Three relatively recent cases involving dermatology billing practices illustrate some of the main compliance risks faced by dermatology practices. These risk areas include:
Misdiagnosis, Overutilization, Violation of “Incident to” Billing Rules, Improper Incentives to Overutilize, Potential Practice Beyond Licensure - November 15, 2016
An allegation from a competing dermatologist resulted in a Federal government investigation of a Florida dermatologist. The dermatologist was accused of charging the Medicare program for unnecessary biopsies and radiation treatments that were not rendered, not properly supervised, or given by unqualified physician assistants. It was alleged the doctor was not even in the country when some of the procedures at issue were performed. The unnecessary charges were alleged to have totaled around $49 million over a 6-year period.
The dermatologist did not admit wrongdoing in the settlement. Rather, he alleged the overbilling resulted from his unique practice that relied on radiation, instead of disfiguring surgery, to help patients. The doctor claimed he had cured “over 45,000 non-melanoma skin cancers with radiation therapy” over a 30-year period. The problem with that argument appears to be the fact that the dermatologist was not trained or qualified in providing radiation oncology treatments.
There are a number of interesting things about this case. The case was brought by a competing physician as a whistleblower. The physician who brought the case expressed concern about having to treat patients that the accused doctor had misdiagnosed with squamous cell carcinoma.
The case also alleged significant billing for services allegedly provided when the doctor was not even in the office. The accused doctor alleged he was available by phone while the procedures at issue were being performed. This raises interesting issues under the rules regarding “incident to” billing. Those rules permit a physician to bill for physician extender services. In order to qualify to bill a service as “incident to” a physician’s service, the billing physician must meet supervisions requirements. The physician must be physically present within the office suite during the performance of the procedure in order to qualify to bill a service as “incident to” the physician’s services.
It appears there were a number of things going on in this case.
Criminal Conviction of Dermatologist Excessive Use of Multiple Removal Codes - 2015
A Chicago area dermatologist was convicted of committing Medicare fraud by submitting false claims for more than 800 patients that led to payment of reimbursement of approximately $2.6 million. The doctor was accused of falsely diagnosing patients and submitting bills without proper documentation of the necessary condition. Most of the claims appear to have involved diagnosis of actinic keratosis, or sun-induced skin lesions that have potential to become cancerous. The doctor was found guilty of criminal charges arising from this matter in 2015.
The dermatologist was alleged to have falsely documented hundreds of cases of medically unnecessary cosmetic treatments he reported as involving the removal of lesions (CPT 17004). According to court records, the physician billed under the CPT code applicable to the removal of 15 or more lesions on a more or less routine basis.
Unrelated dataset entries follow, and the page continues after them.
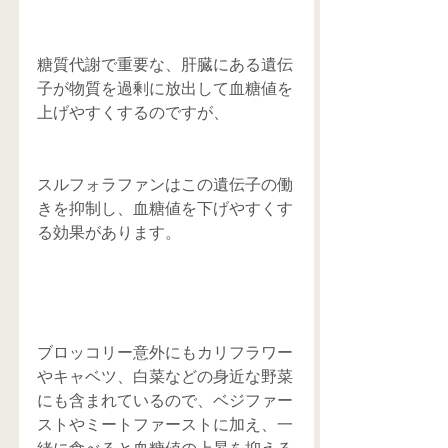
糖質代謝で重要な、肝臓にある遺伝
子が物質を過剰に放出して血糖値を
上げやすくするのですが、
スルフォラファンはこの遺伝子の働
きを抑制し、血糖値を下げやすくす
る効果があります。
ブロッコリー意外にもカリフラワー
やキャベツ、白菜などの身近な野菜
にも含まれているので、ベジファー
ストやミートファーストに加え、一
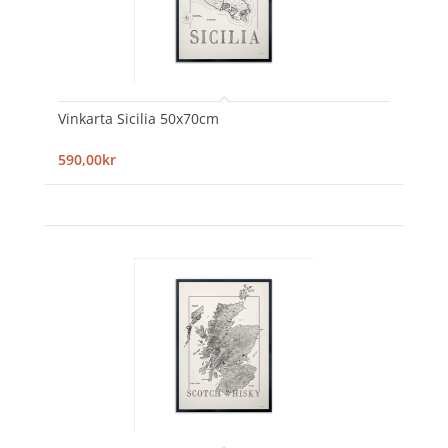
Vinkarta Sicilia 50x70cm
590,00kr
These treatments were allegedly performed on hundreds of repeat patients over a number of years. Many of the patients received this treatment on 10 or more visits. Medicare reimbursed this treatment by paying up to $352.40 per treatment. When these numbers are summarized, it becomes difficult to deny that abuse was going on in this case. Evidence presented suggested the dermatologist falsely claimed to have removed more than 150 pre-cancerous lesions from approximately 350 Medicare patients, more than 450 patients covered by Blue Cross and Blue Shield, and additional patients covered by Aetna and Humana health insurance.
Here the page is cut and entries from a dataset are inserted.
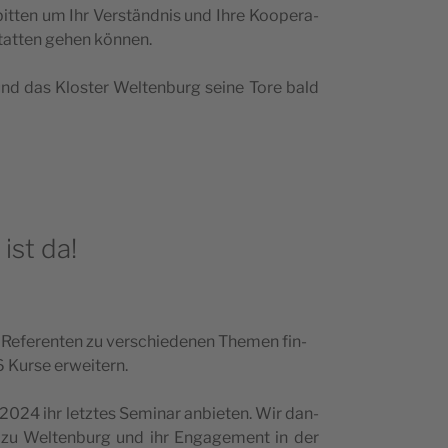
bit­ten um Ihr Ver­s­tänd­nis und Ihre Koo­pe­ra­
­stat­ten gehen können.
nd das Klo­s­ter Wel­ten­burg sei­ne Tore bald
st da!
efe­ren­ten zu ver­sc­hi­e­de­nen The­men fin­
 Kur­se erweitern.
2024 ihr letz­tes Semi­nar anbi­e­ten. Wir dan­
ue zu Wel­ten­burg und ihr Enga­ge­ment in der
This case appears to have been a relatively clear case of actual fraud rather than failure to properly document the nature of the service. Even though the case represents an extreme situation, it still holds some lessons for providers who are not attempting to commit fraud. A few lessons that can be extracted from this case include:
Failure to Supervise and Impossibly Long Days
Payment of $302,000 and Forced Corporate Integrity Agreement – July 2016
The government alleged the dermatologist in this case repeatedly billed for services under the “incident to” billing rules during periods when the dermatologist was not present in the office. Some of the services were allegedly performed when the doctor was traveling out of the country. The government also alleged the doctor billed for impossibly long days including one day where 26 hours were billed.
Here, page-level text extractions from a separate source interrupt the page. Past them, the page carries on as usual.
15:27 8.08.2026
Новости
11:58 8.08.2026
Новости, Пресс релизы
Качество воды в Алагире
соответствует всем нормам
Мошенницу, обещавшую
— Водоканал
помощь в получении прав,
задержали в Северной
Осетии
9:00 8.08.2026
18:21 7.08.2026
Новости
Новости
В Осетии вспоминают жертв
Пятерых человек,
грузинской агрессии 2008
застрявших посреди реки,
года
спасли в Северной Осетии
This case illustrates the need to comply with the “incident to” billing rules. Those rules permit a physician extender’s services be billed under the physician in certain circumstances. In order to qualify to bill incident to, the physician must be physically present within the office suite at the time the extender performs the service. The physician cannot order the procedure and then leave the office while the procedure is being performed. There are new Medicare rules clarifying some aspects of the “incident to” billing rules. There was a previous ambiguity that some providers interpreted as permitting the physician that ordered the service to bill for the services, even though another physician actually supervised the performance of the service. The rules revision clarified only the supervising physician can bill the services as “incident to” his or her service. The ordering physician can only bill the service if he or she also supervises the extender.